ASSIGNMENT: Read the lines below. Copy out any that hold the string "point".

[Stored items from a collection]
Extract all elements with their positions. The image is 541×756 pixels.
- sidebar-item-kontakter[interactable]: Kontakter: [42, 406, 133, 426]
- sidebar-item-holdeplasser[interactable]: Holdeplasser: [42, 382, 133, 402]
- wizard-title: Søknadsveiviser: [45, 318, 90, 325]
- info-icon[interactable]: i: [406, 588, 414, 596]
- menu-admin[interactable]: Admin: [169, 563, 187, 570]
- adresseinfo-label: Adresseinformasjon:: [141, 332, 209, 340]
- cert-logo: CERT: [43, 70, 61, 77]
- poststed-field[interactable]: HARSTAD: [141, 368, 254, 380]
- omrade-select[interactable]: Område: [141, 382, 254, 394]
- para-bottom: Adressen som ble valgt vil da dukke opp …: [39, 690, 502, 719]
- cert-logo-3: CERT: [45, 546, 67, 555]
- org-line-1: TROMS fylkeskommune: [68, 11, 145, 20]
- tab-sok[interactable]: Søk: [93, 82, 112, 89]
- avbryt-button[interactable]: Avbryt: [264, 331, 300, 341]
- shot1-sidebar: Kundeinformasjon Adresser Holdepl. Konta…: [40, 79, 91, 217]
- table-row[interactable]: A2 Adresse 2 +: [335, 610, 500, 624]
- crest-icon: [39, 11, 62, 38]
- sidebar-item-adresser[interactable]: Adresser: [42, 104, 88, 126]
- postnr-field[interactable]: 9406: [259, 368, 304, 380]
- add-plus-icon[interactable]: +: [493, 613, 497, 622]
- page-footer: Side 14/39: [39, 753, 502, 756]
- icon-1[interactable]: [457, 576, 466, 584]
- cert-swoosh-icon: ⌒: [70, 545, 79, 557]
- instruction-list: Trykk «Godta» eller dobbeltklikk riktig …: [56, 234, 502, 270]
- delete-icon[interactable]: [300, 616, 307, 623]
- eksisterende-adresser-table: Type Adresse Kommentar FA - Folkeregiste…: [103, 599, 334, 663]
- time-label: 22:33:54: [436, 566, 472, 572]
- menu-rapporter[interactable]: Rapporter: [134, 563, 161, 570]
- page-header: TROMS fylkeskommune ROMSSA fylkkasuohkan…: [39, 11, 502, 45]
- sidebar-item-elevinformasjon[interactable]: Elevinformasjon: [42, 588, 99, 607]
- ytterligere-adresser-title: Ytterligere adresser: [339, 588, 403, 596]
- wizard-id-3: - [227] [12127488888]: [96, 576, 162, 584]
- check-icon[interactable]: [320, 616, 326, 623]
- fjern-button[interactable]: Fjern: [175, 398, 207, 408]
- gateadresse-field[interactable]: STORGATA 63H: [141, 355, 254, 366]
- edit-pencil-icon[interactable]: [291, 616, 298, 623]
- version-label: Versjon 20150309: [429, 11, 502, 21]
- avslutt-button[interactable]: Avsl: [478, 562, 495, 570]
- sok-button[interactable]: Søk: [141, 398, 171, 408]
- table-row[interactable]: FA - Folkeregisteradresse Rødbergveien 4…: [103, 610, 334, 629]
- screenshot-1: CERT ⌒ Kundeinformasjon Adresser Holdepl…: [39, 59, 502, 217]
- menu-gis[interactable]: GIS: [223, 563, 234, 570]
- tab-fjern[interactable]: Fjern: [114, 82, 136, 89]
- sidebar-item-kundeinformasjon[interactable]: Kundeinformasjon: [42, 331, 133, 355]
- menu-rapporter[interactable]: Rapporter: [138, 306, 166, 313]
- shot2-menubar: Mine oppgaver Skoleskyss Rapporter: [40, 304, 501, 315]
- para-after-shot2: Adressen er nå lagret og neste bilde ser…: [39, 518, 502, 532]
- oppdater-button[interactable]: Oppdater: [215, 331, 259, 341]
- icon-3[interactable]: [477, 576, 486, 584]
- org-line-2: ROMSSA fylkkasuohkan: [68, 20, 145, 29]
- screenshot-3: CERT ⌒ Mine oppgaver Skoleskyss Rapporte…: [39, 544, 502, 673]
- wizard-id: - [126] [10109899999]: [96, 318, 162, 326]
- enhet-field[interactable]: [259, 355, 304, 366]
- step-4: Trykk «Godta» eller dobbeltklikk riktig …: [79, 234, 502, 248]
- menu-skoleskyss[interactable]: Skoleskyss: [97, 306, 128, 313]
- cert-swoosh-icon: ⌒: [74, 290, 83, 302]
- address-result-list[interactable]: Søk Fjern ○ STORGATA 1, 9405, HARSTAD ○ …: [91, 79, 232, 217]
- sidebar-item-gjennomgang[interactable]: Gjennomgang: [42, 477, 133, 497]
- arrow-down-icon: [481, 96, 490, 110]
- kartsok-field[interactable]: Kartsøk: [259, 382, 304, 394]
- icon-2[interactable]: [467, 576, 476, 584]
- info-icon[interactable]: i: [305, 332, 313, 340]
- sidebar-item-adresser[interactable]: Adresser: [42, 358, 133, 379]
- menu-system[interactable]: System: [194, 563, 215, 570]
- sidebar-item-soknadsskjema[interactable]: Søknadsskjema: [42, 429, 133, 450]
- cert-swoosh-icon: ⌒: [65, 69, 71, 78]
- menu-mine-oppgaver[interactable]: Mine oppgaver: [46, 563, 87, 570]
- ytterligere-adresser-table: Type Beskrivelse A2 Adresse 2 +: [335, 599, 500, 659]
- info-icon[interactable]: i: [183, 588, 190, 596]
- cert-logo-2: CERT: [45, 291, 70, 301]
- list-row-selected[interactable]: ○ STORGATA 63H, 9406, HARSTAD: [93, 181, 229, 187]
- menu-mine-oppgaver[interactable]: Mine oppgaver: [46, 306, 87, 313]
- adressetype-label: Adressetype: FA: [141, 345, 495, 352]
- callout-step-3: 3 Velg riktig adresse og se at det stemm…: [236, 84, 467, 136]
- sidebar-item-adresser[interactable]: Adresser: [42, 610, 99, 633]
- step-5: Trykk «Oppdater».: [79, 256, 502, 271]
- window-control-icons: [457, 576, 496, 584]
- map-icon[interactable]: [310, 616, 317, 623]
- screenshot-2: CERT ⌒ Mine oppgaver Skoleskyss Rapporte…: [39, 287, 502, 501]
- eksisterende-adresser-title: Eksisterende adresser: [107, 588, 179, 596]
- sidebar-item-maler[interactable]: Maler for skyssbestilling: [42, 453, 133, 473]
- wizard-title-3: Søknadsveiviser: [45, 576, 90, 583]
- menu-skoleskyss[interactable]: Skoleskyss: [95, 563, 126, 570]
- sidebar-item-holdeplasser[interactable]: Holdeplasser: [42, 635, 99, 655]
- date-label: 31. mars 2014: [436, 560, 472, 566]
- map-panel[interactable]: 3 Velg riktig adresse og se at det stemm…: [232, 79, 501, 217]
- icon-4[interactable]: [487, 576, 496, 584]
...
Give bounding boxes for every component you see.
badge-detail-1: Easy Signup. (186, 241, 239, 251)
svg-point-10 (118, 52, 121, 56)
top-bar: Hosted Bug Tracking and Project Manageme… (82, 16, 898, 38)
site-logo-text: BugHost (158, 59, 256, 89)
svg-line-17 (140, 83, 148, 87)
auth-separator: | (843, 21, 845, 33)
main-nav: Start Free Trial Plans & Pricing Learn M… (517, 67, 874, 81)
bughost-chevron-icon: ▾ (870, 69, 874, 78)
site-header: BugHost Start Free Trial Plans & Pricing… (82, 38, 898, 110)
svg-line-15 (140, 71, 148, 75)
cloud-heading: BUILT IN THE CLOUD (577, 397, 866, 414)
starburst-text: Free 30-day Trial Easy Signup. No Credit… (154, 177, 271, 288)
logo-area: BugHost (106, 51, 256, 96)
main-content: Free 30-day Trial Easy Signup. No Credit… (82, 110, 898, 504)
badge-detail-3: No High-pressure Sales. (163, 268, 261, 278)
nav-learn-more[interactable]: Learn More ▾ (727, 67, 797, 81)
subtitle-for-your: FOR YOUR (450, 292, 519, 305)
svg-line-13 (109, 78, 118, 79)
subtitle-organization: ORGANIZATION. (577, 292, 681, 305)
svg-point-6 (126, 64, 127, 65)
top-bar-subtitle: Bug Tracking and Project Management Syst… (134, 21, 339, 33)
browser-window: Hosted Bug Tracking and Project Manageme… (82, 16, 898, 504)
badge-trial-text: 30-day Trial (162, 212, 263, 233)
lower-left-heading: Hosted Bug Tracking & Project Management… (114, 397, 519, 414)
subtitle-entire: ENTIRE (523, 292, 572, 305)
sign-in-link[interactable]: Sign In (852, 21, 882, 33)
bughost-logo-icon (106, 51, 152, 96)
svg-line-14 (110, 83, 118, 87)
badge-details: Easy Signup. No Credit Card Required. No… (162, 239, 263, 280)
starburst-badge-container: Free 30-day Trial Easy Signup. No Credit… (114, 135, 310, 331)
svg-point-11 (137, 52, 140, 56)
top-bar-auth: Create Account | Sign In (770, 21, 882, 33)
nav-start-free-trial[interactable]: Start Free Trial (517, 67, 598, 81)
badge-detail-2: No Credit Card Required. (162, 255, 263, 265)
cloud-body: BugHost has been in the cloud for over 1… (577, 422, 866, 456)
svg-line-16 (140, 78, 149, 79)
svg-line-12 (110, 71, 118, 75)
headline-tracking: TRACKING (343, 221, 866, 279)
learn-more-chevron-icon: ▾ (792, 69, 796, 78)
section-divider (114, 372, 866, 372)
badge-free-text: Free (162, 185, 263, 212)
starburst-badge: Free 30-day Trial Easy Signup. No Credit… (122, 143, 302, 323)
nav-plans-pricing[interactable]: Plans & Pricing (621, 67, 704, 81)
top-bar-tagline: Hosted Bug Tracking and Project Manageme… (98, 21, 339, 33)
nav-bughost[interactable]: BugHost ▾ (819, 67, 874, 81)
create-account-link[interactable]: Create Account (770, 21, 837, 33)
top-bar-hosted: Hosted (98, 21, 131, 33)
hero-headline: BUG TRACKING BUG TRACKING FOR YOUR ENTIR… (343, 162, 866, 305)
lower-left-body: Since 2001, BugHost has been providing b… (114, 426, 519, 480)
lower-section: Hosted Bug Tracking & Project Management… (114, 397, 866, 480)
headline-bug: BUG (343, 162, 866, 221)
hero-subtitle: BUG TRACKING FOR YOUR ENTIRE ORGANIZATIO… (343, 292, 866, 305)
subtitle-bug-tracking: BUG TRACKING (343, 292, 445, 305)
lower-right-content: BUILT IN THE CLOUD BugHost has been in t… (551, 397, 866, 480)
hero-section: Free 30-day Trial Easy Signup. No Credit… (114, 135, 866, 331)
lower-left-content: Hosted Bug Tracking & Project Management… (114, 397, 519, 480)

RESULT OF THIS EXERCISE:
svg-point-10 (118, 52, 121, 56)
svg-point-6 (126, 64, 127, 65)
svg-point-11 (137, 52, 140, 56)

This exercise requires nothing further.